What is amazing about the development, is that you can watch it happening in real time by visiting their Facebook page, largely fueled by the efforts of Caleb Hiliadis, a Waconah High School Senior with a journalistic career in mind. But he is the first to tell you that he is nothing more than one of many people - some 1500 to date - that are pushing this concept ahead.
As anyone who toils in the arts and cultural reporting scene can tell you, one person can not possibly keep up with everything that is happening in the ever expanding Berkshire cultural world. We have splendid coverage of the BSO and other "top" arts institutions, but the local scene, where the creative ferment really takes place, barely rates a mention in the weekly Advocate which has rested on its laurels for years. It could have been an alternative in the spirit of the Boston Phoenix, but instead tends to play it safe, with a fuzzy focus that results in half its coverage being spaghetti suppers and face painting, and half listings in type so small as to be unreadable. The only redeeming features are their writers Peter Bergman and Judith Fairweather.

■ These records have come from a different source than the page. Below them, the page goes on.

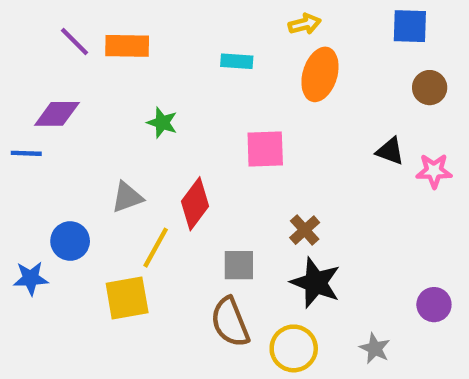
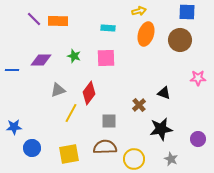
brown circle: (430, 88) -> (180, 40), moved, size x1.5
purple diamond: (57, 114) -> (41, 60), moved
pink square: (265, 149) -> (106, 58), moved
black triangle: (390, 151) -> (164, 93), moved
blue circle: (70, 241) -> (32, 148), moved
black star: (316, 283) -> (161, 129), moved, turned -30
yellow square: (127, 298) -> (69, 154), moved
brown semicircle: (230, 322) -> (105, 147), turned 110

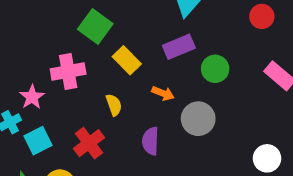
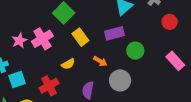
pink cross: (68, 71) -> (42, 39), turned -30
pink star: (32, 97) -> (19, 41), moved
yellow semicircle: (114, 105) -> (68, 64), turned 72

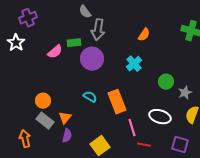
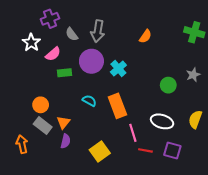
gray semicircle: (85, 12) -> (72, 34), moved
purple cross: (28, 18) -> (50, 19), moved
white star: (16, 43) -> (31, 43), moved
green rectangle: (74, 43) -> (64, 73), moved
cyan cross: (134, 64) -> (118, 68), moved
gray star: (185, 93) -> (193, 75), moved
purple square: (180, 145) -> (172, 150), moved

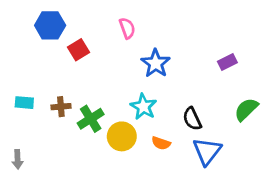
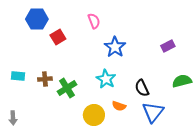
green semicircle: (246, 109) -> (182, 81), turned 30
yellow circle: (122, 136) -> (94, 115), moved

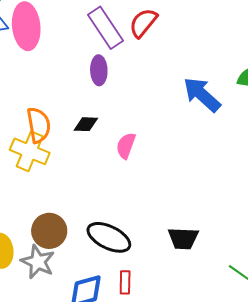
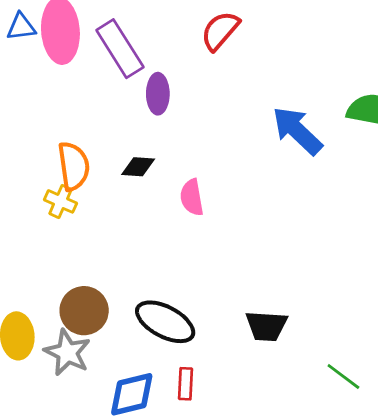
purple rectangle: (105, 28) -> (120, 49), moved
pink semicircle: (126, 146) -> (192, 197), turned -32
yellow cross: (30, 151) -> (60, 201), size x0.6

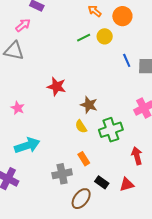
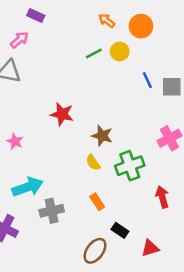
gray cross: (62, 174) -> (52, 211), moved
red triangle: (127, 184) -> (150, 248), moved

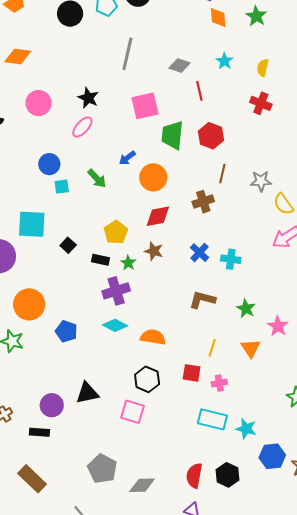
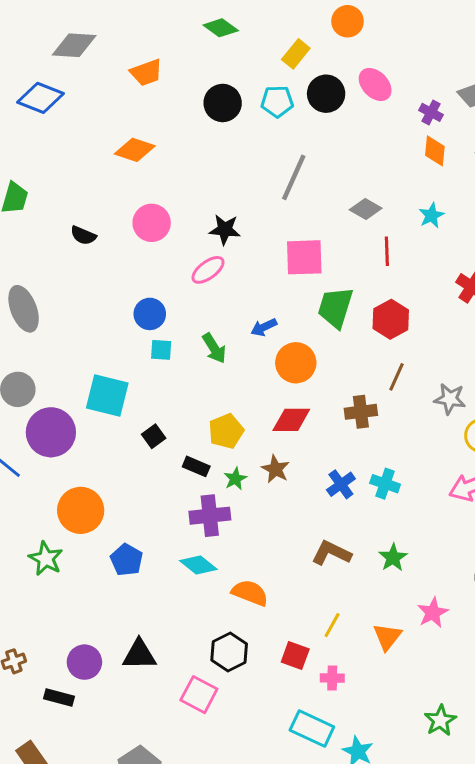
black star: (88, 98) -> (225, 230), turned -30
cyan cross: (231, 259) -> (385, 484), moved
green star: (246, 309) -> (393, 558), moved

Of the local media, Berkshire Living, Rural Intelligence and Berkshire Fine Arts do the best job of covering all the arts, including classical, jazz and rock yet they miss much of what is happening right under our noses. Too many events, too few reporters. (Disclosure: I've written some one hundred articles for Berkshire Fine Arts in the past couple of years and - until I began my blogs - was part of the problem.)
There are dozens of other outlets that specialize in various niches. Foremost among these is Gail Sez, written by Gail Burns who covers theatre not only in the Berkshires, but adjoining states, and rarely misses even the smallest theatre company.
With Berkshire Beat, in essence everyone becomes a reporter, the readers will also be out there looking for new things going on. The key here is that at some point mediocrity will have to be weeded out, and a really sharp editor is going to have to watch the spelling, syntax and personal pronouns.
The major force behind this publication, which will also have a strong online presence, is Philip LaPointe, Jr. of Lee, an Iraq war veteran with a vision. There is an active advisory board, and others involved include Brad Steele. It is their hope to launch a prototype edition in the next month or so to test the waters. Ultimately they foresee a controlled circulation distribution plan, with biweekly issues being sent to 15,000 readers.
Because they will focus on a lot of the newer, emerging bands, artists and writers - they have a niche for poetry and visual arts in their plans - their vision is wide ranging. Since the cost of print is high, and requires major advertiser support, it is likely that the magazine will be a tool that will bring even more people to their website and the content there.
There is a board which is doing the planning, but at this point it is all open concept.